Ok... the first pick of the flower....
what is your aperture set to? It's out of focus, or soft blurred somehow. There is a bit of halo around the subject, and to me it seems like it is beyond the field of focus.
As far as color and pop, color is probably normalized from what you saw (cameras tend to do this to strike a balance) and can be fixed easily. Pop... well that's a combination of factors...Mostly lens and aperture. Blurring that background more (by using a longer focal length and wider aperture) is how most people would do it.
For this shot I would have used a 100mm macro or even my telephoto (even a cheap one would do), gotten far back and zoomed on in. I think the Pentax Kx viewfinder is pretty small, so manually focusing has got to be tough.
The second pic...
This is White Balance. Auto white balance. They key thing I see is that the whitest point is a bit on the blue side. A tell-tale sign that the camera defaulted to summer daylight white balance. My rule-of-thumb is that whenever you have something considered to be "dramatic light" turn off auto-white balance, and shoot with a preset or fixed number (helps to get comfortable with about 4 presets or numbers and know when to best use them). For a fall scene or sunset always shoot warm. In this case, I would have went with shadow or overcast preset or 5600k or above.

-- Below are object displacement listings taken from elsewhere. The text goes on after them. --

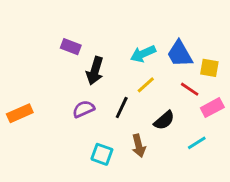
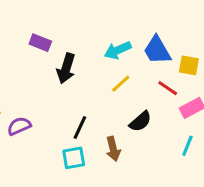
black line: (122, 108) -> (80, 128), moved
purple semicircle: (84, 109) -> (19, 126), moved
cyan line: (197, 143) -> (187, 146), moved, turned -36
cyan square: (102, 154) -> (74, 158), turned -30

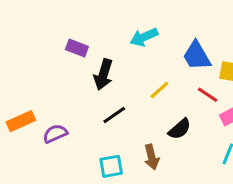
cyan arrow: (118, 50) -> (144, 37), moved
black line: (80, 128) -> (114, 115), moved, turned 30

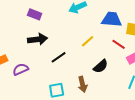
blue trapezoid: (197, 56) -> (112, 19), turned 125
black arrow: (103, 74) -> (38, 39), moved, turned -114

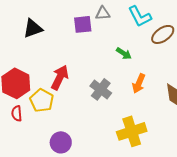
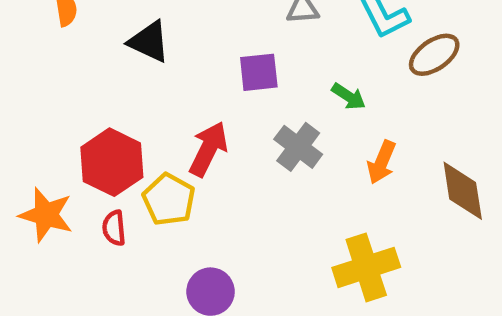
purple square: (83, 24) -> (259, 72), moved
black triangle: (33, 28) -> (149, 42), turned 45
gray cross: (101, 89) -> (298, 147), moved

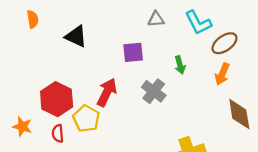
green arrow: (349, 96) -> (180, 65), turned 42
orange arrow: (382, 162) -> (222, 74), moved
orange star: (46, 215) -> (22, 127), size x0.7

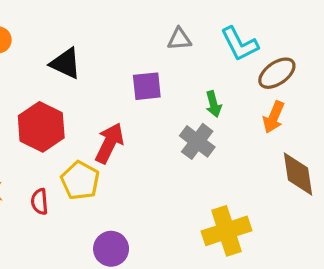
gray cross: (154, 91) -> (197, 141), moved
red hexagon: (57, 99) -> (41, 127), moved

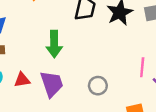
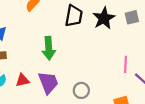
gray circle: (98, 86) -> (81, 90), moved

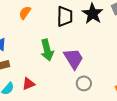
purple trapezoid: (48, 83) -> (73, 59), moved

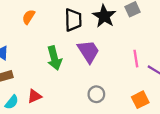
purple trapezoid: (73, 59) -> (88, 51), moved

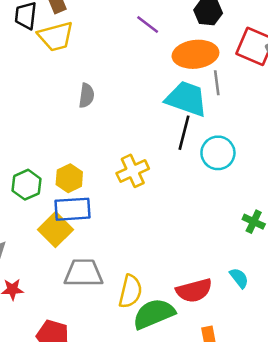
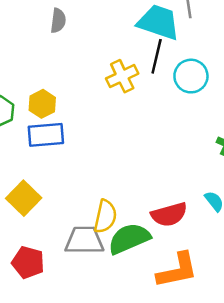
yellow cross: (133, 171) -> (122, 76), moved
yellow square: (55, 230) -> (24, 198), moved
gray trapezoid: (83, 273) -> (84, 240), moved

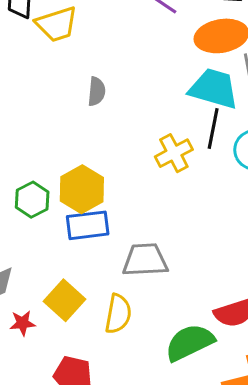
yellow hexagon: (42, 104) -> (82, 189), size x1.4
yellow semicircle: (105, 216) -> (118, 314), moved
gray trapezoid: (84, 240) -> (145, 260), moved

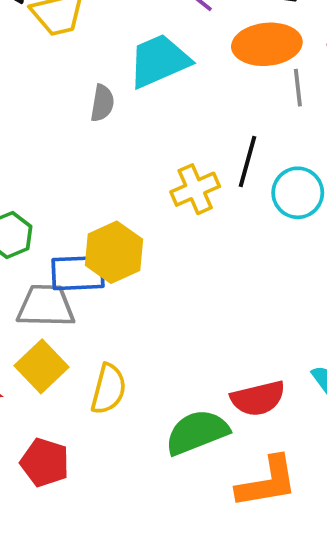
cyan trapezoid: (214, 89) -> (159, 61), moved, turned -44
yellow hexagon: (82, 189) -> (114, 252), moved
gray trapezoid: (145, 260) -> (46, 306), moved

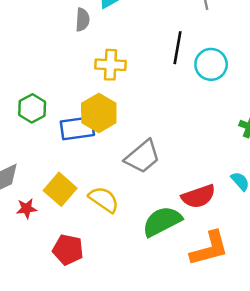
yellow cross: (195, 189) -> (110, 65), moved, turned 32
gray trapezoid: (46, 306) -> (143, 157), moved, turned 144
yellow semicircle: (109, 389) -> (104, 199), turned -64

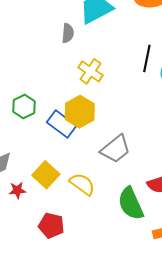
yellow cross: (110, 65) -> (90, 71), turned 30
blue rectangle: (77, 128) -> (62, 124), turned 44
green semicircle: (162, 221) -> (131, 204), turned -88

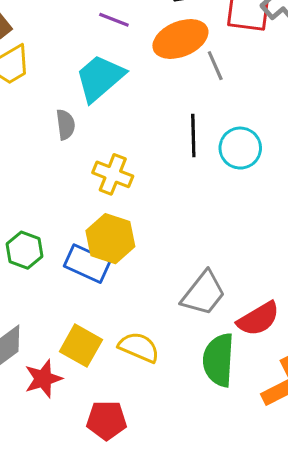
gray trapezoid: (116, 149) -> (203, 293), moved
red star: (17, 190) -> (43, 379), size x1.4
green semicircle: (131, 204) -> (219, 360), turned 40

This is common for most cameras, even SLRs, and I have dealt with it many times with my own shots (
recently this one). Those higher-end cameras have white balance censors that help a great deal (I have one on my e30 and e5) but they still are not perfect in those extreme lighting situations.
You can go back and fix in raw, but if auto balance is off by too much, it tends to clip certain colors out of the highlights.

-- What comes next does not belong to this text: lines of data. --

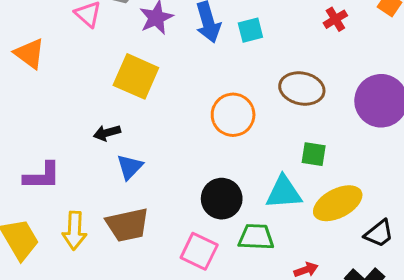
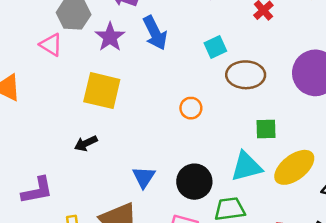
cyan square: (250, 30) -> (215, 47), moved
orange circle: (233, 115) -> (191, 108), size x0.6
blue triangle: (130, 167) -> (144, 177), moved

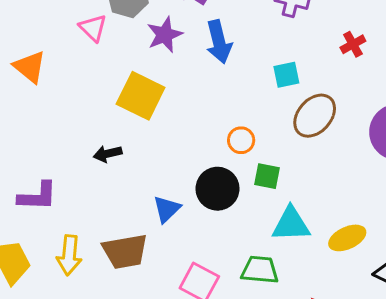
brown ellipse: (246, 75) -> (315, 116), turned -63
green square: (266, 129) -> (267, 176), moved
yellow ellipse: (294, 167) -> (347, 238), size x0.7
black circle: (194, 182) -> (217, 189), moved

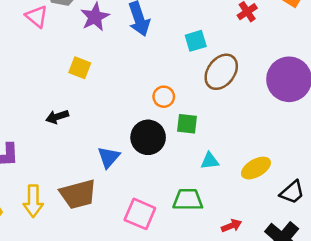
yellow square: (141, 96) -> (80, 68), size x0.6
cyan triangle: (291, 224) -> (210, 161), size x0.6

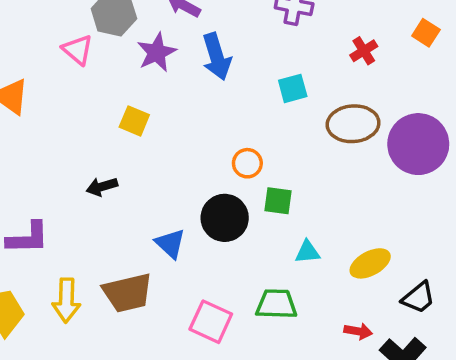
brown ellipse: (221, 72) -> (353, 124), moved, turned 48
blue triangle: (109, 157) -> (170, 243), turned -30
red arrow: (231, 226) -> (358, 331), moved, turned 30

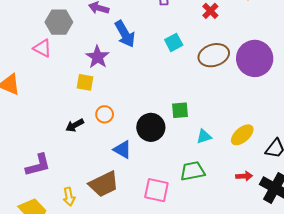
purple star: (157, 52) -> (98, 57), moved
orange circle: (247, 163) -> (105, 114), moved
yellow arrow: (66, 300) -> (69, 197), size x0.7

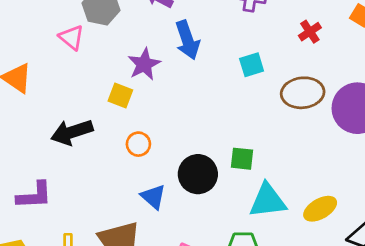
black arrow: (75, 125) -> (72, 132), moved, size x1.6
cyan triangle: (204, 136) -> (268, 201), size x1.8

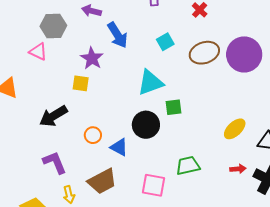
orange circle: (138, 144) -> (93, 135), moved
purple L-shape: (34, 195) -> (55, 162), moved, turned -96
cyan triangle: (268, 201) -> (150, 82), moved

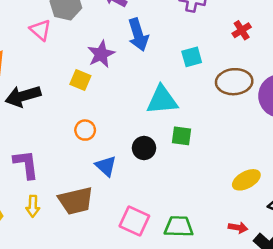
black arrow: (53, 116) -> (23, 96), moved
black circle: (146, 125) -> (144, 148), size x0.7
orange circle: (93, 135) -> (85, 130), moved
green trapezoid: (188, 166) -> (179, 227), moved

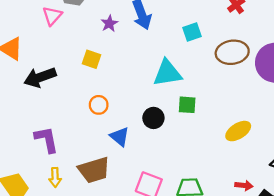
pink triangle: (40, 30) -> (52, 16), turned 35
purple star: (101, 54) -> (109, 23), moved, size x0.7
yellow ellipse: (246, 180) -> (238, 131), moved

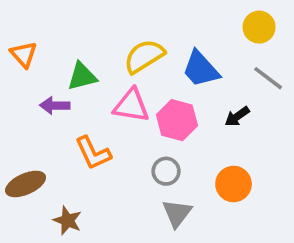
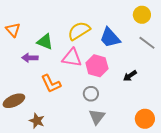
green triangle: (82, 76) -> (45, 42), turned 36
black arrow: (237, 116) -> (130, 76), moved
orange circle: (234, 184) -> (145, 119), moved

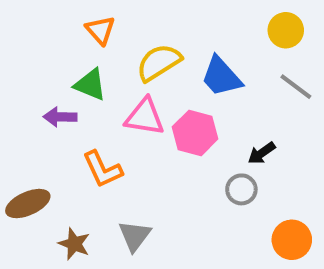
orange triangle: (13, 30) -> (100, 30), moved
gray circle: (91, 94) -> (241, 189), moved
gray triangle: (97, 117) -> (135, 236), moved

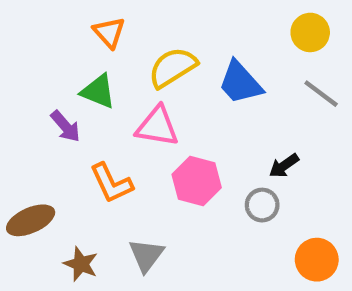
purple arrow: (60, 117) -> (66, 126), turned -132
pink hexagon: (195, 133) -> (197, 181), moved

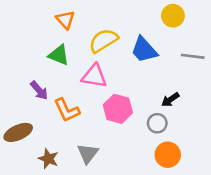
yellow circle: (310, 32) -> (173, 16), moved
gray line: (321, 94) -> (193, 56), turned -30
purple arrow: (66, 126) -> (39, 90), moved
orange circle: (317, 260) -> (168, 155), moved

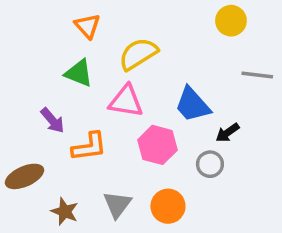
blue trapezoid: (144, 50) -> (192, 105), moved
orange L-shape: (67, 110) -> (89, 147), turned -72
orange circle: (168, 155) -> (168, 206), moved

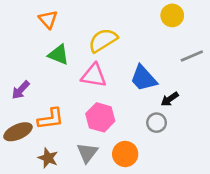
orange triangle: (87, 26) -> (48, 19), moved
gray line: (257, 75) -> (192, 56), turned -30
purple arrow: (52, 120) -> (21, 90), moved, turned 84
pink hexagon: (157, 145) -> (100, 117), moved
orange L-shape: (89, 147) -> (51, 119), moved

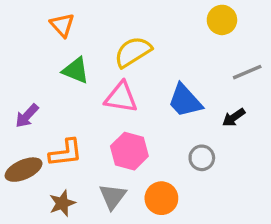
black arrow: (170, 99) -> (234, 117), moved
brown star: (48, 158) -> (62, 203), turned 30

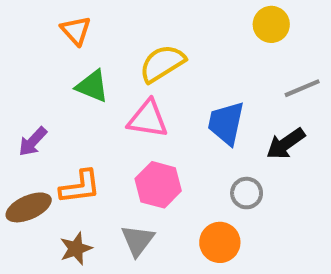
blue trapezoid: (185, 101) -> (226, 123), turned 54
black arrow: (234, 117) -> (286, 144), size x1.4
orange circle: (161, 198) -> (220, 242), moved

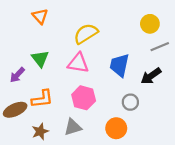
yellow circle: (271, 24) -> (150, 24), moved
green triangle: (92, 86) -> (40, 59), moved, turned 30
gray triangle: (138, 240) -> (73, 127), turned 36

This is also fixable in PP on the jpeg. Just bring up color balance and turn the cyan and blue channels more towards the warm end.
Here's what I did in about a minute.

- leaf.jpg (218.86 KiB) Viewed 532 times
Feel free to show more examples and ask as many questions as you want. This is the best way to learn... look at all the issues with our pictures and pick apart what went wrong, what is the camera, what is the photographer, what can be done in PP, and what can be done next time.
I have a new attitude when I shoot now, strangely after reading an Ansel Adams book: Photographing in the field is collecting materials and information. The real art is how those come together on the canvas in the darkroom.